La sconosciuta (2006)

Die Unbekannte

La sconosciuta (2006) Die Unbekannte

Oder: Geheimnisvolle Nanny

La Sconosciuta

"Geh nicht durch diese Tür!!"

Quasi aus dem Nichts taucht in einer italienischen Stadt eines Tages eine fremde Frau (Kseniya Rappoport) auf. Irena heisst sie, stammt aus der Ukraine und ist auf der Suche nach einem Job. Dank ihrer Beharrlichkeit überzeugt sie ihren Vermieter, sie als Putzkraft zu beschäftigen. Dabei lernt sie Gina (Piera Degli Esposti) kennen, die als Dienst- und Kindermädchen bei der reichen Juweliersfamilie Adacher arbeitet.

La Sconosciuta

"Wieso nehmen wir nicht den Bus?"

Als Gina kurz darauf eine Treppe runterstürzt und sich schwer verletzt, wittert Irena ihre Chance und stellt sich den Adachers als neues Dienstmädchen vor. Mit Erfolg: Dank Ginas Empfehlungen stellt das reiche Paar sie ein. Tochter Tea (Clara Dossena), die an einer seltenen Nervenkrankheit leidet, reagiert zunächst skeptisch auf die neue Nanny. Doch als ihr diese lehrt, sich gegen sie quälende Mitschüler zu wehren, fasst sie Vertrauen und will bald nicht mehr ohne Irena sein. Teas Eltern beobachten dies mit Genugtuung.

La Sconosciuta

Fernseher kaputt?

Doch Irena trägt ein dunkles Geheimnis in sich. Die Erinnerung an den brutalen und rücksichtslosen Zuhälter Muffa (Michele Placido), von dem sie einst aufs Äusserste gepeinigt wurde, quält sie noch immer. Irenas Vergangenheit belastet auch das Verhältnis zu Teas Eltern, da ihre Nervosität zu immer mehr Missgeschicken führt. Als Irena den totgeglaubten Muffa auf der Strasse erkennt, eskaliert die Situation...


Film-Rating

Mit Filmen wie Nuovo Cinema Paradiso oder La Leggenda del pianista sull'oceano hat Giuseppe Tornatore auch hierzulande die Herzen der Kinozuschauer erobert. Seine Filme zeichnen sich aus durch poetische Bilder, berührende Geschichten und die grossartige Musik des legendären Ennio Morricone, dem er in all seinen Filmen treu blieb. Sieben Jahre sind nun vergangen seit Tornatores letzten Film, Malèna, und die Erwartungen sind dementsprechend hoch. Das ist dem Film anzusehen. Er strotzt nämlich vor lauter Ambition. Aber der Reihe nach.

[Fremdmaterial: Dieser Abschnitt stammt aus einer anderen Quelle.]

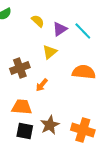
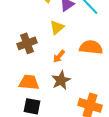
orange arrow: (42, 85) -> (59, 56), moved
brown star: (50, 125) -> (61, 80), moved

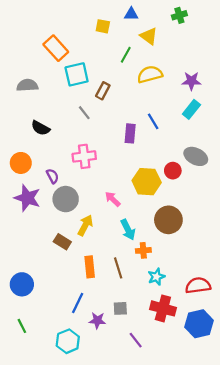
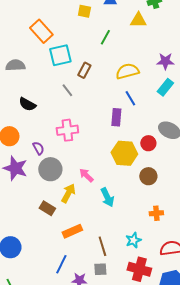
yellow triangle: (149, 36) -> (138, 20), moved, turned -36
yellow semicircle: (150, 74) -> (127, 71), moved
purple rectangle: (130, 133) -> (116, 117), moved
pink arrow: (113, 199) -> (86, 175), moved
brown circle: (168, 220) -> (148, 176), moved, size x0.7
orange cross: (143, 250) -> (156, 213), moved
orange rectangle: (90, 267) -> (72, 231), turned 72
brown line: (118, 268) -> (102, 246), moved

Im Vergleich zu Tornatores früheren Filmen ist La Sconosciuta weniger leichtfüssig und dementsprechend schwieriger zu verdauen. Allein schon das zentrale Filmthema "sexuelle Gewalt" deutet dies an. Es ist einer derjenigen Filme, die einem auch Stunden nach Verlassen des Kinosaals noch beschäftigen. Bereits die Introszene, einer Rückblende, in welcher junge Frauen wie Vieh auf dem Markt nackt einem "Kunden" präsentiert werden, stimmt den Zuschauer ein auf einen zweistündigen Filmbrocken, der vieles ist, aber garantiert nicht lustig.

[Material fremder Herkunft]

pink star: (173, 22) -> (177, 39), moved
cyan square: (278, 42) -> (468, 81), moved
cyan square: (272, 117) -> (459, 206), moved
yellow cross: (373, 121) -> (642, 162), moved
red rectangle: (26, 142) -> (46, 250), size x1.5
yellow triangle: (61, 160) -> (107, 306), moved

Tornatore zieht den Film als Thriller auf, der in Rückblenden nur scheibchenweise Irenas schreckliche Vergangenheit enthüllt. Durchaus ein geschickter Zug, um den bei solch ernsten Themen stets drohenden Fall ins Betroffenheitskino zu vermeiden. Allerdings scheitert er letztendlich an der eigenen hochgesteckten Ambition. La Sconosciuta will nämlich alles sein: spannender Thriller, bewegendes Drama und engagierte Sozialkritik. Das kann auf Dauer nicht gut gehen. Exakt zwei Stunden dauert der Film. Und mit zunehmender Filmdauer franst er immer mehr aus. Das Ganze gipfelt schliesslich in einem Ende, das auch dem wohlgesonnensten Zuschauer kein anderes Urteil lässt als: superobermegakitschig.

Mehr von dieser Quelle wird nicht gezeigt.